DISY President Averof Neophytou met with the only Turkish Cypriot community leader in the government controlled areas, Androlykou mukhtar Ezgur Hassan Moustafa on Friday, and pledged to help resolve the problems that the small farming community faces.
Neophytou listened to the villagers’ problems and said every effort would be made to solve them. “They have our support with some problems which are important to them,” he said.
As an example he pointed out that the community, located in the middle of Pahos district, pays €30,000 for electricity to secure water supply, while extending the pipeline from the Evretou dam could save them tens of thousands of euros each year.
Ezgur Hassan’s father, Hassan Moustafa, fell in love with Hambou Pournoxouzi from the neighbouring Greek Cypriot village of Droushia in the late 1950s. Overcoming convention, community, family and religion, they were to become the first mixed couple to be married in the newly independent Republic of Cyprus, although at the time the law did not provide for an Orthodox Christian to marry a Muslim. Their story inspired a Cyprus-made Romeo and Juliet film that was screened at the Venice Film Festival in 2006.

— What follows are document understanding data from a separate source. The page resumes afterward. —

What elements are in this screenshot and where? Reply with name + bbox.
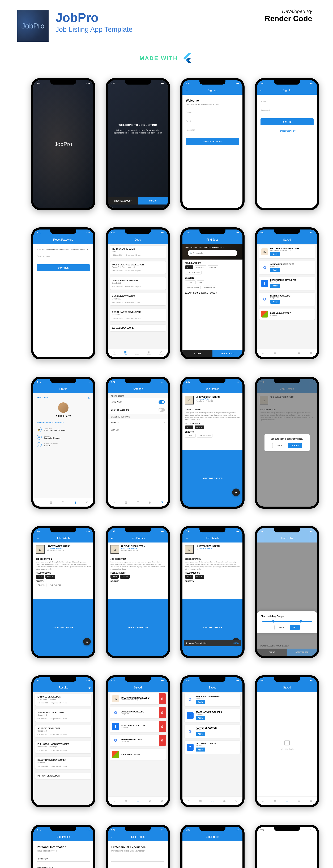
apply-button[interactable]: Apply bbox=[270, 252, 280, 256]
result-item[interactable]: LARAVEL DEVELOPERRenderCode Technology L… bbox=[35, 693, 91, 706]
nav-home[interactable]: ⌂ bbox=[262, 351, 265, 355]
job-card[interactable]: REACT NATIVE DEVELOPERFacebook25 June 20… bbox=[110, 309, 166, 321]
job-card[interactable]: TERMINAL OPERATORShell12 June 2020Experi… bbox=[110, 246, 166, 258]
job-card[interactable]: ANDROID DEVELOPERGoogle LLC20 June 2020E… bbox=[110, 293, 166, 305]
nav-settings[interactable]: ⚙ bbox=[160, 799, 163, 803]
nav-home[interactable]: ⌂Home bbox=[112, 350, 115, 355]
result-item[interactable]: FULL STACK WEB DEVELOPERRenderCode Techn… bbox=[35, 741, 91, 753]
share-analytics-row[interactable]: Share analytics info bbox=[108, 406, 168, 414]
back-icon[interactable]: ← bbox=[36, 835, 39, 839]
nav-jobs[interactable]: ▦ bbox=[273, 351, 277, 355]
name-field[interactable] bbox=[37, 856, 90, 862]
nav-saved[interactable]: ☷ bbox=[211, 799, 214, 803]
result-item[interactable]: ANDROID DEVELOPERGoogle LLC20 June 2020E… bbox=[35, 725, 91, 738]
nav-saved[interactable]: ☷ bbox=[62, 501, 65, 504]
delete-button[interactable]: 🗑 bbox=[159, 693, 166, 704]
nav-settings[interactable]: ⚙ bbox=[160, 501, 163, 504]
back-icon[interactable]: ← bbox=[185, 536, 189, 540]
back-icon[interactable]: ← bbox=[36, 238, 39, 242]
nav-home[interactable]: ⌂ bbox=[38, 501, 41, 504]
clear-filter-button[interactable]: CLEAR bbox=[182, 350, 212, 357]
back-icon[interactable]: ← bbox=[185, 387, 189, 391]
undo-button[interactable]: UNDO bbox=[233, 642, 239, 644]
filter-icon[interactable]: ⚙ bbox=[88, 686, 91, 689]
job-card[interactable]: FULL STACK WEB DEVELOPERRenderCode Techn… bbox=[110, 261, 166, 274]
delete-button[interactable]: 🗑 bbox=[159, 707, 166, 718]
chip-business[interactable]: BUSINESS bbox=[195, 266, 206, 269]
nav-jobs[interactable]: ▦ bbox=[124, 799, 128, 803]
continue-button[interactable]: CONTINUE bbox=[37, 265, 90, 271]
saved-item[interactable]: DATA MINING EXPERTMicrosoft bbox=[259, 309, 315, 319]
edit-icon[interactable]: ✎ bbox=[88, 397, 90, 401]
nav-saved[interactable]: ☷ bbox=[136, 501, 139, 504]
chip-pet-friendly[interactable]: PET-FRIENDLY bbox=[202, 286, 217, 289]
apply-filter-button[interactable]: APPLY FILTER bbox=[212, 350, 242, 357]
name-input[interactable] bbox=[186, 110, 239, 115]
nav-profile[interactable]: ◉ bbox=[297, 799, 301, 803]
saved-item[interactable]: RCFULL STACK WEB DEVELOPERRenderCode Tec… bbox=[259, 245, 315, 258]
chip-wfh[interactable]: WFH bbox=[197, 280, 204, 284]
nav-profile[interactable]: ◉ bbox=[148, 501, 152, 504]
nav-settings[interactable]: ⚙ bbox=[235, 799, 238, 803]
nav-settings[interactable]: ⚙Settings bbox=[159, 350, 164, 355]
nav-settings[interactable]: ⚙ bbox=[309, 351, 312, 355]
nav-saved[interactable]: ☷ bbox=[286, 799, 289, 803]
saved-item[interactable]: DATA MINING EXPERT bbox=[110, 749, 166, 760]
apply-button[interactable]: Apply bbox=[270, 284, 280, 288]
back-icon[interactable]: ← bbox=[260, 89, 263, 93]
apply-job-button[interactable]: APPLY FOR THIS JOB bbox=[33, 599, 93, 656]
confirm-button[interactable]: I'M SURE bbox=[288, 443, 302, 448]
back-icon[interactable]: ← bbox=[110, 835, 114, 839]
category-field[interactable] bbox=[111, 865, 164, 868]
password-input[interactable] bbox=[186, 127, 239, 133]
saved-item[interactable]: fDATA MINING EXPERTMicrosoftApply bbox=[185, 741, 240, 753]
apply-button[interactable]: Apply bbox=[270, 268, 280, 272]
nav-jobs[interactable]: ▦ bbox=[273, 799, 277, 803]
job-card[interactable]: JAVASCRIPT DEVELOPERGoogle LLC20 June 20… bbox=[110, 277, 166, 289]
bookmark-fab[interactable]: ★ bbox=[232, 489, 240, 496]
bookmark-fab[interactable]: ☆ bbox=[83, 638, 91, 646]
saved-item[interactable]: fREACT NATIVE DEVELOPERFacebookApply bbox=[259, 277, 315, 290]
apply-job-button[interactable]: APPLY FOR THIS JOB bbox=[108, 599, 168, 656]
back-icon[interactable]: ← bbox=[110, 536, 114, 540]
nav-home[interactable]: ⌂ bbox=[187, 799, 190, 803]
saved-item[interactable]: fREACT NATIVE DEVELOPERFacebook🗑 bbox=[110, 721, 166, 732]
email-input[interactable] bbox=[261, 99, 313, 104]
about-us-row[interactable]: About Us› bbox=[108, 419, 168, 426]
signin-submit[interactable]: SIGN IN bbox=[261, 118, 313, 125]
saved-item[interactable]: GFLUTTER DEVELOPERGoogle LLCApply bbox=[259, 293, 315, 306]
nav-profile[interactable]: ◉ bbox=[148, 799, 152, 803]
sheet-overlay[interactable] bbox=[257, 542, 317, 656]
apply-job-button[interactable]: APPLY FOR THIS JOB bbox=[182, 599, 242, 656]
chip-paid-vacation[interactable]: PAID VACATION bbox=[185, 286, 201, 289]
back-icon[interactable]: ← bbox=[185, 835, 189, 839]
nav-settings[interactable]: ⚙ bbox=[86, 501, 89, 504]
result-item[interactable]: PYTHON DEVELOPER bbox=[35, 773, 91, 779]
signin-button[interactable]: SIGN IN bbox=[138, 197, 168, 205]
job-card[interactable]: LARAVEL DEVELOPER bbox=[110, 324, 166, 331]
range-slider[interactable] bbox=[262, 621, 312, 622]
nav-saved[interactable]: ☷ bbox=[286, 351, 289, 355]
email-input[interactable] bbox=[37, 254, 90, 259]
nav-home[interactable]: ⌂ bbox=[262, 799, 265, 803]
dialog-overlay[interactable]: You sure want to apply for this job? CAN… bbox=[257, 379, 317, 506]
toggle-off[interactable] bbox=[159, 408, 165, 412]
nav-profile[interactable]: ◉ bbox=[74, 501, 77, 504]
toggle-on[interactable] bbox=[159, 400, 165, 404]
nav-profile[interactable]: ◉Profile bbox=[147, 350, 151, 355]
nav-saved[interactable]: ☷ bbox=[136, 799, 139, 803]
cancel-button[interactable]: CANCEL bbox=[272, 443, 286, 448]
nav-saved[interactable]: ☷Saved bbox=[135, 350, 139, 355]
back-icon[interactable]: ← bbox=[36, 686, 39, 690]
apply-button[interactable]: Apply bbox=[270, 300, 280, 304]
nav-home[interactable]: ⌂ bbox=[112, 799, 115, 803]
signout-row[interactable]: Sign Out› bbox=[108, 426, 168, 434]
saved-item[interactable]: GJAVASCRIPT DEVELOPERGoogle LLC🗑 bbox=[110, 707, 166, 718]
nav-jobs[interactable]: ▦ bbox=[124, 501, 128, 504]
result-item[interactable]: REACT NATIVE DEVELOPERFacebook25 June 20… bbox=[35, 757, 91, 769]
saved-item[interactable]: GFLUTTER DEVELOPERGoogle LLC🗑 bbox=[110, 735, 166, 746]
saved-item[interactable]: GJAVASCRIPT DEVELOPERGoogle LLCApply bbox=[259, 261, 315, 274]
chip-remote[interactable]: REMOTE bbox=[185, 280, 196, 284]
email-field[interactable] bbox=[37, 865, 90, 868]
result-item[interactable]: JAVASCRIPT DEVELOPERGoogle LLC20 June 20… bbox=[35, 709, 91, 722]
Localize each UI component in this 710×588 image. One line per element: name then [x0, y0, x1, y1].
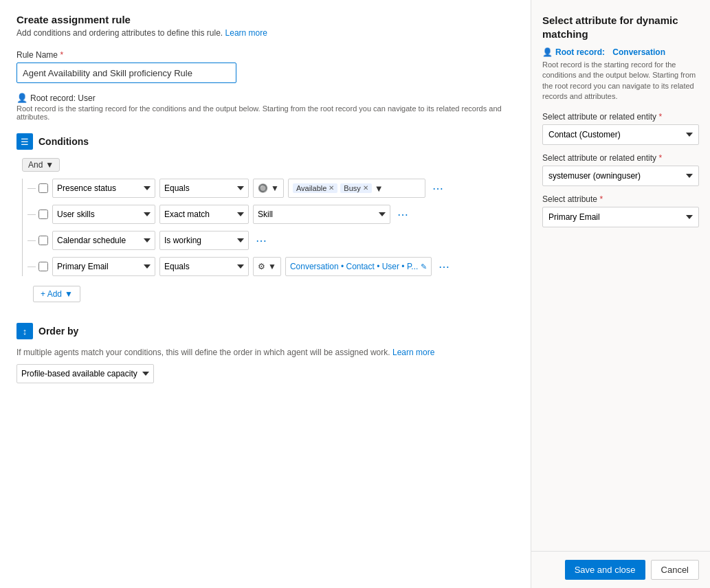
condition-checkbox-4[interactable] [38, 262, 48, 271]
condition-checkbox-3[interactable] [38, 236, 48, 245]
cancel-button[interactable]: Cancel [651, 560, 699, 580]
right-field3-label: Select attribute * [542, 194, 699, 204]
condition-value-2[interactable]: Skill [253, 205, 390, 224]
order-by-icon: ↕ [16, 323, 33, 339]
order-by-learn-more[interactable]: Learn more [392, 348, 434, 357]
condition-more-4[interactable]: ⋯ [436, 260, 452, 273]
right-root-record: 👤 Root record: Conversation [542, 47, 699, 57]
rule-name-input[interactable] [16, 63, 236, 83]
condition-operator-3[interactable]: Is working [159, 231, 249, 250]
condition-row: Calendar schedule Is working ⋯ [27, 231, 514, 250]
tag-busy-close[interactable]: ✕ [363, 185, 368, 192]
condition-field-2[interactable]: User skills [52, 205, 155, 224]
right-field1-label: Select attribute or related entity * [542, 112, 699, 122]
condition-tags-1[interactable]: Available ✕ Busy ✕ ▼ [288, 179, 425, 198]
right-user-icon: 👤 [542, 47, 553, 57]
right-field3-select[interactable]: Primary Email [542, 207, 699, 227]
condition-more-1[interactable]: ⋯ [430, 182, 446, 195]
order-by-section: ↕ Order by If multiple agents match your… [16, 323, 514, 383]
and-badge[interactable]: And ▼ [22, 158, 60, 172]
condition-field-1[interactable]: Presence status [52, 179, 155, 198]
order-by-select[interactable]: Profile-based available capacity [16, 364, 154, 383]
save-and-close-button[interactable]: Save and close [565, 560, 645, 580]
condition-icon-select-1[interactable]: 🔘 ▼ [253, 179, 284, 198]
user-icon: 👤 [16, 93, 27, 103]
condition-field-4[interactable]: Primary Email [52, 257, 155, 276]
order-by-desc: If multiple agents match your conditions… [16, 348, 514, 357]
right-field2-label: Select attribute or related entity * [542, 153, 699, 163]
condition-operator-1[interactable]: Equals [159, 179, 249, 198]
condition-rows-wrapper: Presence status Equals 🔘 ▼ Available ✕ B… [22, 179, 514, 276]
tag-busy: Busy ✕ [340, 183, 371, 193]
condition-checkbox-1[interactable] [38, 183, 48, 193]
right-panel: Select attribute for dynamic matching 👤 … [531, 0, 710, 588]
right-panel-title: Select attribute for dynamic matching [542, 14, 699, 41]
page-subtitle: Add conditions and ordering attributes t… [16, 28, 514, 38]
order-by-header: ↕ Order by [16, 323, 514, 339]
tag-available-close[interactable]: ✕ [329, 185, 334, 192]
main-panel: Create assignment rule Add conditions an… [0, 0, 531, 588]
condition-checkbox-2[interactable] [38, 210, 48, 219]
right-field2-select[interactable]: systemuser (owninguser) [542, 166, 699, 186]
condition-field-3[interactable]: Calendar schedule [52, 231, 155, 250]
page-title: Create assignment rule [16, 14, 514, 25]
right-field1-select[interactable]: Contact (Customer) [542, 124, 699, 145]
condition-more-3[interactable]: ⋯ [253, 234, 269, 247]
conditions-title: Conditions [38, 136, 89, 147]
root-record-desc: Root record is the starting record for t… [16, 104, 514, 121]
condition-row: Presence status Equals 🔘 ▼ Available ✕ B… [27, 179, 514, 198]
right-root-desc: Root record is the starting record for t… [542, 60, 699, 102]
conditions-section-header: ☰ Conditions [16, 133, 514, 150]
condition-more-2[interactable]: ⋯ [395, 208, 411, 221]
condition-row: Primary Email Equals ⚙ ▼ Conversation • … [27, 257, 514, 276]
rule-name-label: Rule Name * [16, 50, 514, 60]
tag-available: Available ✕ [293, 183, 337, 193]
bottom-bar: Save and close Cancel [531, 551, 710, 588]
condition-dynamic-value-4[interactable]: Conversation • Contact • User • P... ✎ [285, 257, 432, 276]
learn-more-link[interactable]: Learn more [225, 28, 267, 38]
condition-icon-select-4[interactable]: ⚙ ▼ [253, 257, 281, 276]
condition-operator-4[interactable]: Equals [159, 257, 249, 276]
condition-operator-2[interactable]: Exact match [159, 205, 249, 224]
condition-row: User skills Exact match Skill ⋯ [27, 205, 514, 224]
conditions-area: And ▼ Presence status Equals 🔘 ▼ [22, 158, 514, 302]
add-condition-button[interactable]: + Add ▼ [33, 286, 80, 302]
edit-icon[interactable]: ✎ [421, 262, 427, 271]
conditions-icon: ☰ [16, 133, 33, 150]
order-by-title: Order by [38, 326, 78, 337]
root-record-row: 👤 Root record: User [16, 93, 514, 103]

When in 1975, over 600 of the Turkish Cypriot villagers left for the north under the terms of the post-war population exchange, Hassan and Hambou opted to remain in Androlykou, hopeful that the Cyprus problem would be solved soon. He died in 2014, having lived in the village his entire life.
Today, six Turkish families with mixed marriages live in the village, among them the mukhtar, one of Moustafa’s four children.
During his visit, Neophytou, himself a former mayor of nearby Polis Chrysochous, said that the fact that Greek and Turkish Cypriots can live together and have mixed marriages is the best news in a country struggling for reunification, sending the message that multiculturalism and different religions were never barriers to the peaceful coexistence between us.
Androlykou is a village in the Akamas region where the locals, who own more than 3,000 goats, are mainly engaged in farming, and milk and meat production.